(Records from a collection)
———

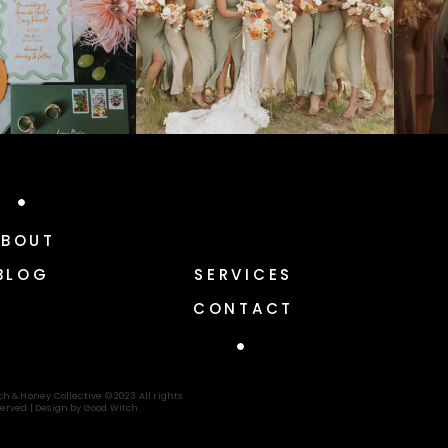
ABOUT
BLOG
SERVICES
CONTACT
ch & Honey Collective © 2023 All rights
erved |
Design by Good Witch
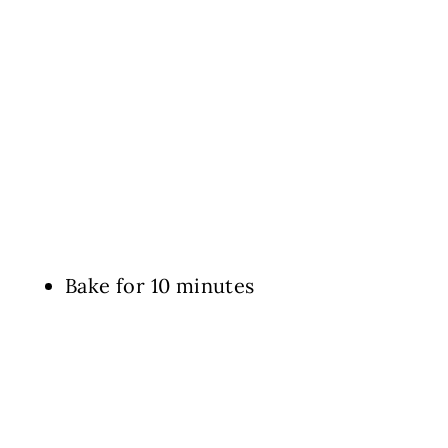
Bake for 10 minutes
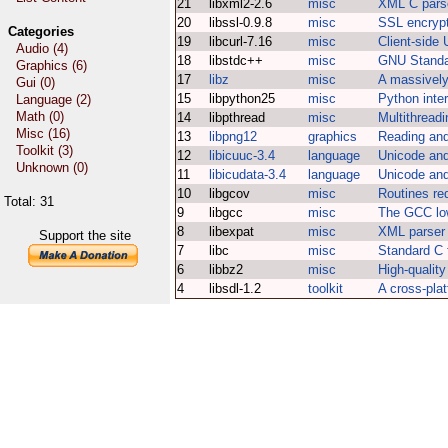
21
libxml2-2.6
misc
XML C parse
20
libssl-0.9.8
misc
SSL encrypti
Categories
19
libcurl-7.16
misc
Client-side 
Audio (4)
18
libstdc++
misc
GNU Standa
Graphics (6)
17
libz
misc
A massively 
Gui (0)
15
libpython25
misc
Python inter
Language (2)
Math (0)
14
libpthread
misc
Multithreadi
Misc (16)
13
libpng12
graphics
Reading and
Toolkit (3)
12
libicuuc-3.4
language
Unicode and
Unknown (0)
11
libicudata-3.4
language
Unicode and
10
libgcov
misc
Routines re
Total: 31
9
libgcc
misc
The GCC low
8
libexpat
misc
XML parser 
Support the site
7
libc
misc
Standard C f
6
libbz2
misc
High-quality
4
libsdl-1.2
toolkit
A cross-plat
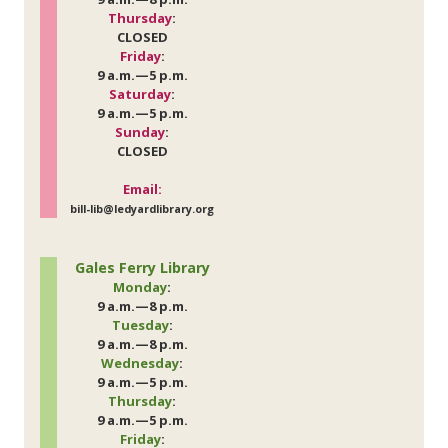
Thursday
:
CLOSED
Friday
:
9 a.m.—5 p.m.
Saturday
:
9 a.m.—5 p.m.
Sunday
:
CLOSED
Email:
bill-lib@ledyardlibrary.org
Gales Ferry Library
Monday
:
9 a.m.—8 p.m.
Tuesday
:
9 a.m.—8 p.m.
Wednesday
:
9 a.m.—5 p.m.
Thursday
:
9 a.m.—5 p.m.
Friday
:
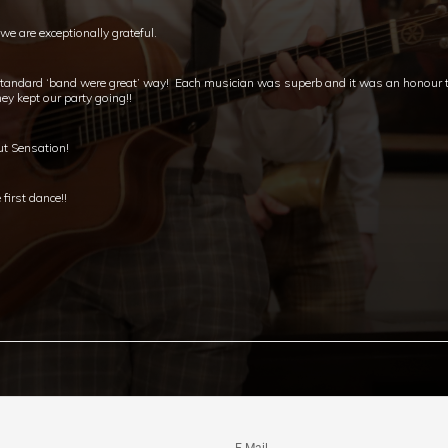
e are exceptionally grateful.
standard ‘band were great’ way! Each musician was superb and it was an honour to
ey kept our party going!!
ut Sensation!
first dance!!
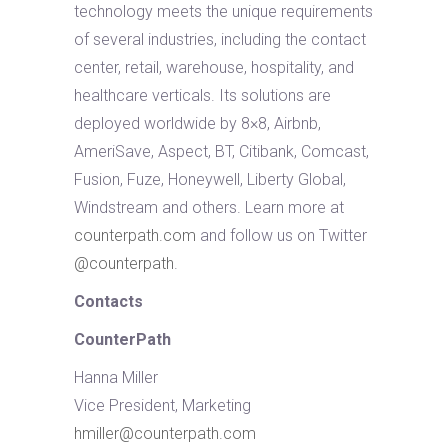
technology meets the unique requirements
of several industries, including the contact
center, retail, warehouse, hospitality, and
healthcare verticals. Its solutions are
deployed worldwide by 8×8, Airbnb,
AmeriSave, Aspect, BT, Citibank, Comcast,
Fusion, Fuze, Honeywell, Liberty Global,
Windstream and others. Learn more at
counterpath.com
and follow us on Twitter
@counterpath
.
Contacts
CounterPath
Hanna Miller
Vice President, Marketing
hmiller@counterpath.com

———

- **The problem**: Pictures stay out; the records above are otherwise reproduced exactly.

- **Solution**:
ABOUT
BLOG
SERVICES
CONTACT
ch & Honey Collective © 2023 All rights
erved |
Design by Good Witch
Bake for 10 minutes
21
libxml2-2.6
misc
XML C parse
20
libssl-0.9.8
misc
SSL encrypti
Categories
19
libcurl-7.16
misc
Client-side 
Audio (4)
18
libstdc++
misc
GNU Standa
Graphics (6)
17
libz
misc
A massively 
Gui (0)
15
libpython25
misc
Python inter
Language (2)
Math (0)
14
libpthread
misc
Multithreadi
Misc (16)
13
libpng12
graphics
Reading and
Toolkit (3)
12
libicuuc-3.4
language
Unicode and
Unknown (0)
11
libicudata-3.4
language
Unicode and
10
libgcov
misc
Routines re
Total: 31
9
libgcc
misc
The GCC low
8
libexpat
misc
XML parser 
Support the site
7
libc
misc
Standard C f
6
libbz2
misc
High-quality
4
libsdl-1.2
toolkit
A cross-plat
Thursday
:
CLOSED
Friday
:
9 a.m.—5 p.m.
Saturday
:
9 a.m.—5 p.m.
Sunday
:
CLOSED
Email:
bill-lib@ledyardlibrary.org
Gales Ferry Library
Monday
:
9 a.m.—8 p.m.
Tuesday
:
9 a.m.—8 p.m.
Wednesday
:
9 a.m.—5 p.m.
Thursday
:
9 a.m.—5 p.m.
Friday
:
e are exceptionally grateful.
standard ‘band were great’ way! Each musician was superb and it was an honour to
ey kept our party going!!
ut Sensation!
first dance!!
technology meets the unique requirements
of several industries, including the contact
center, retail, warehouse, hospitality, and
healthcare verticals. Its solutions are
deployed worldwide by 8×8, Airbnb,
AmeriSave, Aspect, BT, Citibank, Comcast,
Fusion, Fuze, Honeywell, Liberty Global,
Windstream and others. Learn more at
counterpath.com
and follow us on Twitter
@counterpath
.
Contacts
CounterPath
Hanna Miller
Vice President, Marketing
hmiller@counterpath.com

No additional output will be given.